#### [PROBLEM REQUIREMENTS]
The task calls for the line containing "Pós graduado. Especialista" and all later lines, through the end of the entries below, to be set down exactly and without pictures.

=== Begin Enclosure ===

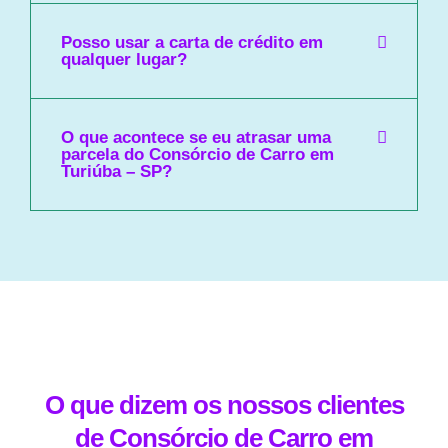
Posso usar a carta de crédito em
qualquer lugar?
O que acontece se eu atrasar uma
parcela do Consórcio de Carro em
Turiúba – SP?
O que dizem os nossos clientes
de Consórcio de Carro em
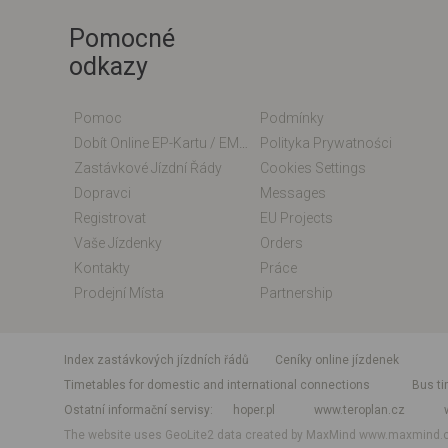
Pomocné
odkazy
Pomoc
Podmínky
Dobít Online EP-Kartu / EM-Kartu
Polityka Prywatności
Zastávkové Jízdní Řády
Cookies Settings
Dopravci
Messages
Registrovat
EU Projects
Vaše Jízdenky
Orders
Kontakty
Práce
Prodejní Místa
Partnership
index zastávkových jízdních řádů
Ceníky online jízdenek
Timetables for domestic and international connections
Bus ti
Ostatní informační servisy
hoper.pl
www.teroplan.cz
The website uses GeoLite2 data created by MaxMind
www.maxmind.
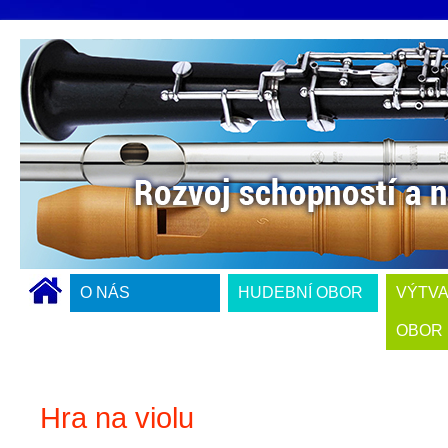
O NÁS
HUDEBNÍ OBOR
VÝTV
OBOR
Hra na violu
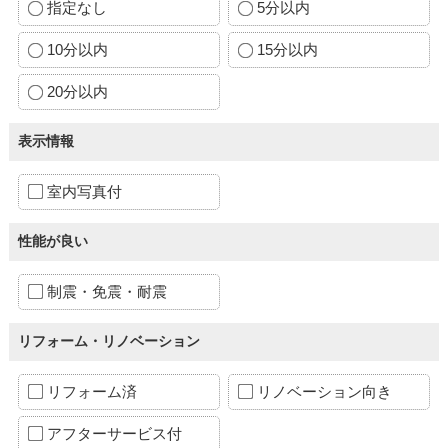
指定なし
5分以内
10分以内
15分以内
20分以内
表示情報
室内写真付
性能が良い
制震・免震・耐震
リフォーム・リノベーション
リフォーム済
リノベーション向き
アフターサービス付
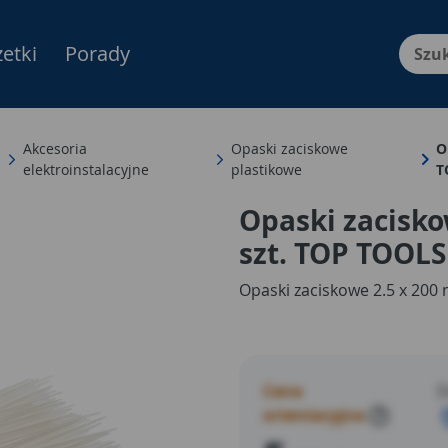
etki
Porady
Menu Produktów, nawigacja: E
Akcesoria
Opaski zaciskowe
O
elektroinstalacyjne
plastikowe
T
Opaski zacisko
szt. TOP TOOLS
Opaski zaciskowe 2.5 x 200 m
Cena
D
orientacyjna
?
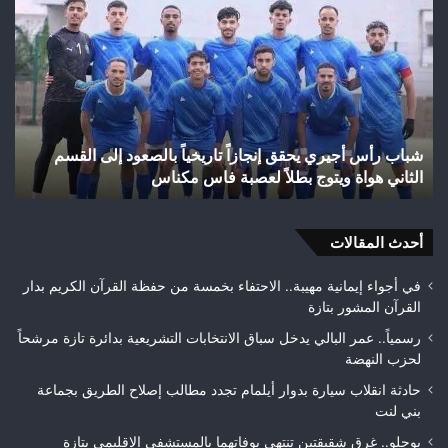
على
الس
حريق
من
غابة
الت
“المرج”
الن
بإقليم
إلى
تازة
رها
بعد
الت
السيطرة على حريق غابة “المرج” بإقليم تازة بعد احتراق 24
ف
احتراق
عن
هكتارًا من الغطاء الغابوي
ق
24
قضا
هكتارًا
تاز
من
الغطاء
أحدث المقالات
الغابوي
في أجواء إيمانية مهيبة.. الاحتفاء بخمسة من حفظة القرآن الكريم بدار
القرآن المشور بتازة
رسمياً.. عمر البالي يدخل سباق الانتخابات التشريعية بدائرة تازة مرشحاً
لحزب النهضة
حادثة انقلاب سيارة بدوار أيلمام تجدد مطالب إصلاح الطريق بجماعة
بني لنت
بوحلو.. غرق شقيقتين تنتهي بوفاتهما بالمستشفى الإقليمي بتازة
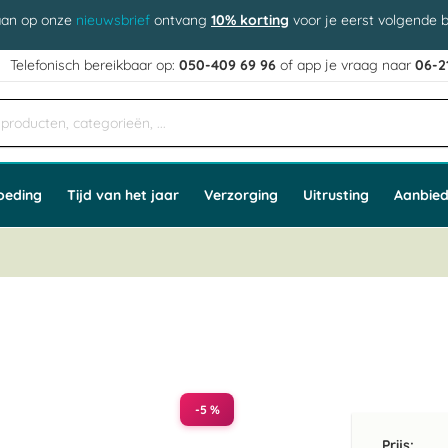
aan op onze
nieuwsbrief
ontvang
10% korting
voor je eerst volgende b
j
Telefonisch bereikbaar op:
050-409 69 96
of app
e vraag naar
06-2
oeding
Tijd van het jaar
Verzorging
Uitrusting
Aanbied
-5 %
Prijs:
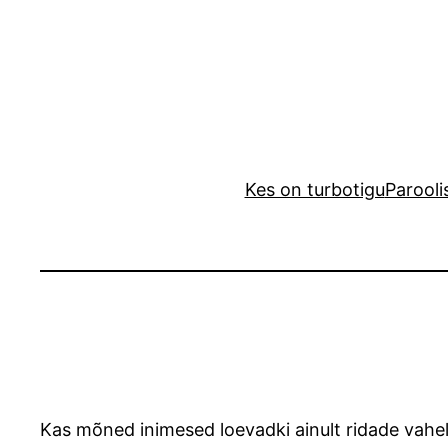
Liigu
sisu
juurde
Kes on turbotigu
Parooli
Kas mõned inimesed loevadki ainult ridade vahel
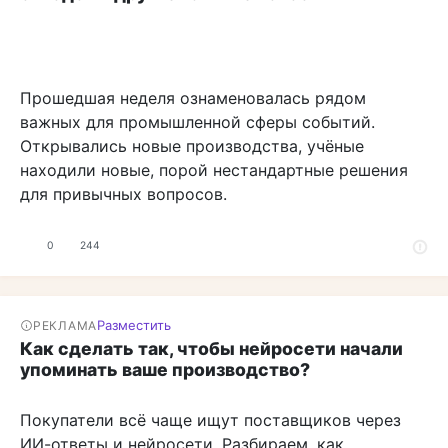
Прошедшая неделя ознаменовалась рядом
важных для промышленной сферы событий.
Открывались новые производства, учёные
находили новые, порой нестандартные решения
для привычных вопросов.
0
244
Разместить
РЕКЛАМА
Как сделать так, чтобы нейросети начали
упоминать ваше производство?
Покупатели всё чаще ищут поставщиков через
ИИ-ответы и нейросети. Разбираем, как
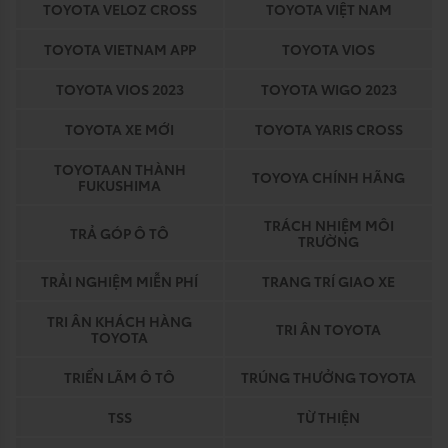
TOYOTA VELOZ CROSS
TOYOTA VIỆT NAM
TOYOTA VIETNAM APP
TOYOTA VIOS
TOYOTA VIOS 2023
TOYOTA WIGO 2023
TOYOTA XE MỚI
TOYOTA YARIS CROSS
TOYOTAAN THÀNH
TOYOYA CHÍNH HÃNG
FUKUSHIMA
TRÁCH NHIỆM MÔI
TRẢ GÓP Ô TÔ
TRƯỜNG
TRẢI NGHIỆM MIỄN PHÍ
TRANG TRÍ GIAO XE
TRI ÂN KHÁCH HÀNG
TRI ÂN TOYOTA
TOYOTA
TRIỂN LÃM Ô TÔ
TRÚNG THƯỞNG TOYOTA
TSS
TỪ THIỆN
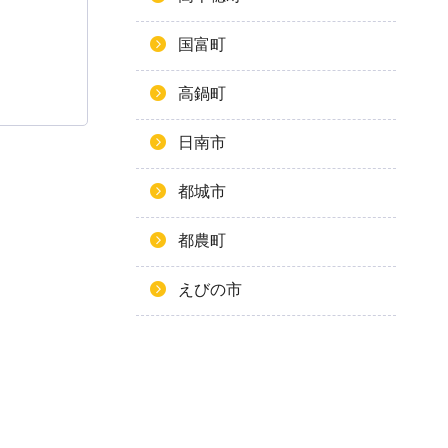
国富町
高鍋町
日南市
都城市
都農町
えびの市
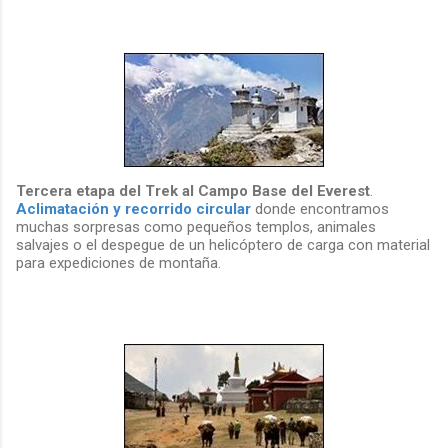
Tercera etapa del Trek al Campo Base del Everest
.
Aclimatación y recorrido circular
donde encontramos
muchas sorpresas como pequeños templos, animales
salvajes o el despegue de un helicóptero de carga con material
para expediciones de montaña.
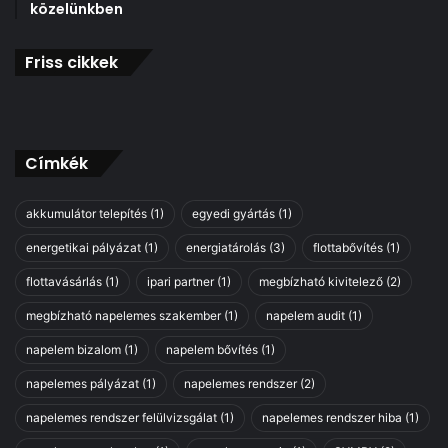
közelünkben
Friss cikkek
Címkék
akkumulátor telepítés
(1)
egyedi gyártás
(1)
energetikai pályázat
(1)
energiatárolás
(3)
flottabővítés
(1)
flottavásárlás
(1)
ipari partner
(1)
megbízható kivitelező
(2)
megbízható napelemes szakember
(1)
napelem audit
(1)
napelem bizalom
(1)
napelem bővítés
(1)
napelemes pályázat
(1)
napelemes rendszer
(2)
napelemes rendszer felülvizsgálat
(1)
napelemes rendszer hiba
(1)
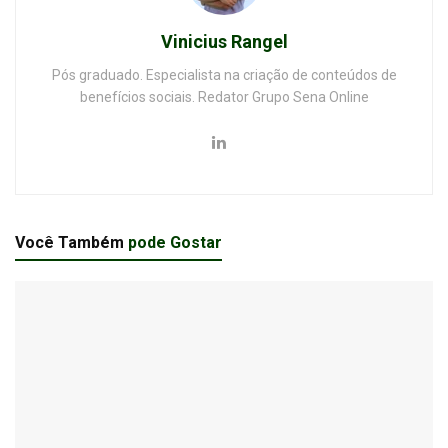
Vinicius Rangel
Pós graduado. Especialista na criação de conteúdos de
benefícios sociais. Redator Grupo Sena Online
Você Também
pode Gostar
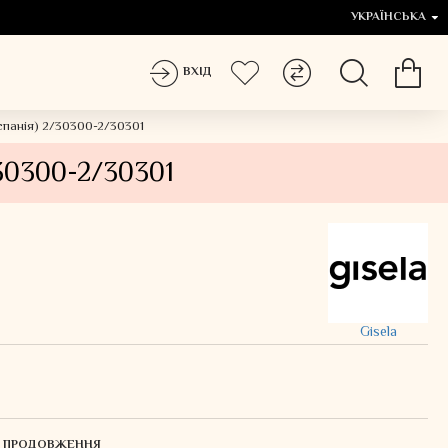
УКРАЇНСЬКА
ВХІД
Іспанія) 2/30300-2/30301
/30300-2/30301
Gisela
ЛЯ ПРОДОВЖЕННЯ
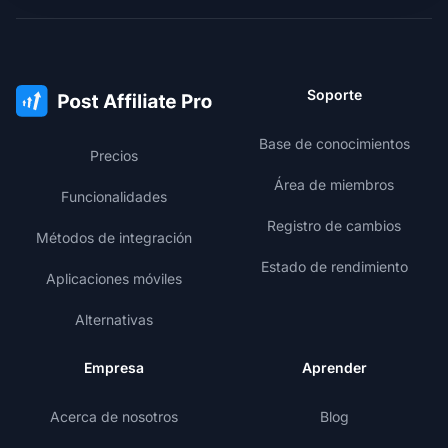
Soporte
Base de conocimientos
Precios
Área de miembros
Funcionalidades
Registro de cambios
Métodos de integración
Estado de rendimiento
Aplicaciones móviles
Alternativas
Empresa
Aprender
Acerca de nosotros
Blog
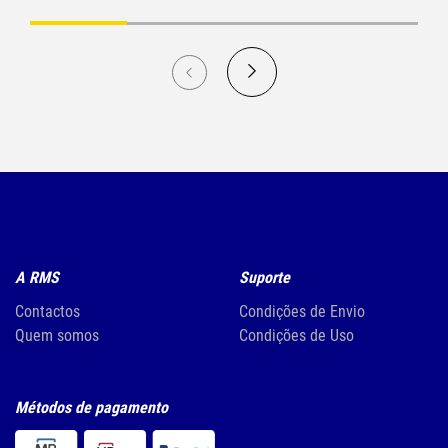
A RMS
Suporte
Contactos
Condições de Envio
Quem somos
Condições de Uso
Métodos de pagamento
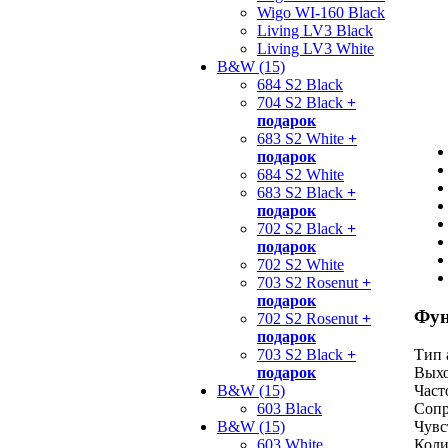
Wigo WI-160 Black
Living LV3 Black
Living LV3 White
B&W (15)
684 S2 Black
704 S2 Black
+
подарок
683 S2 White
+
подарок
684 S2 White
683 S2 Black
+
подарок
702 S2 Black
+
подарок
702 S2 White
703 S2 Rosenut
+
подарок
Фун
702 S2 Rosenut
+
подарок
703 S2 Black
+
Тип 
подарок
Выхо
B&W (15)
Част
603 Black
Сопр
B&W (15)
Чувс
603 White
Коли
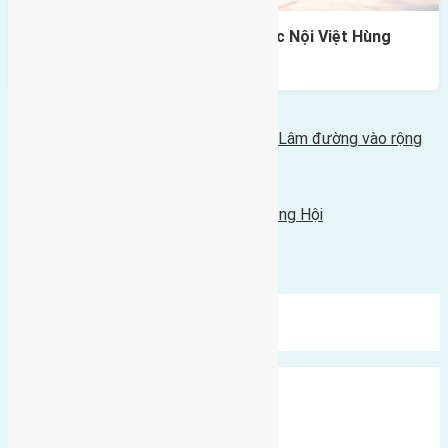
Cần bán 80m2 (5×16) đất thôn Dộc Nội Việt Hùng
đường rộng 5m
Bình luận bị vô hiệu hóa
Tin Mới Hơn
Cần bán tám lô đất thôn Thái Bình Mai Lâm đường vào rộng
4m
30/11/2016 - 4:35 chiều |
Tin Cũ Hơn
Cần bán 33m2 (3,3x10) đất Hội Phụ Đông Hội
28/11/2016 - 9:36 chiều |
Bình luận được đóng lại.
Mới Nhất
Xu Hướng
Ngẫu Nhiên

=== End Enclosure ===

#### [EXERCISE ANSWER]
Pós graduado. Especialista na criação de conteúdos de
benefícios sociais. Redator Grupo Sena Online
Você Também
pode Gostar
УКРАЇНСЬКА
ВХІД
Іспанія) 2/30300-2/30301
/30300-2/30301
Gisela
ЛЯ ПРОДОВЖЕННЯ
Soporte
Base de conocimientos
Precios
Área de miembros
Funcionalidades
Registro de cambios
Métodos de integración
Estado de rendimiento
Aplicaciones móviles
Alternativas
Empresa
Aprender
Acerca de nosotros
Blog
A RMS
Suporte
Contactos
Condições de Envio
Quem somos
Condições de Uso
Métodos de pagamento
Wigo WI-160 Black
Living LV3 Black
Living LV3 White
B&W (15)
684 S2 Black
704 S2 Black
+
подарок
683 S2 White
+
подарок
684 S2 White
683 S2 Black
+
подарок
702 S2 Black
+
подарок
702 S2 White
703 S2 Rosenut
+
подарок
Фун
702 S2 Rosenut
+
подарок
703 S2 Black
+
Тип 
подарок
Выхо
B&W (15)
Част
603 Black
Сопр
B&W (15)
Чувс
603 White
Коли
Cần bán 80m2 (5×16) đất thôn Dộc Nội Việt Hùng
đường rộng 5m
Bình luận bị vô hiệu hóa
Tin Mới Hơn
Cần bán tám lô đất thôn Thái Bình Mai Lâm đường vào rộng
4m
30/11/2016 - 4:35 chiều |
Tin Cũ Hơn
Cần bán 33m2 (3,3x10) đất Hội Phụ Đông Hội
28/11/2016 - 9:36 chiều |
Bình luận được đóng lại.
Mới Nhất
Xu Hướng
Ngẫu Nhiên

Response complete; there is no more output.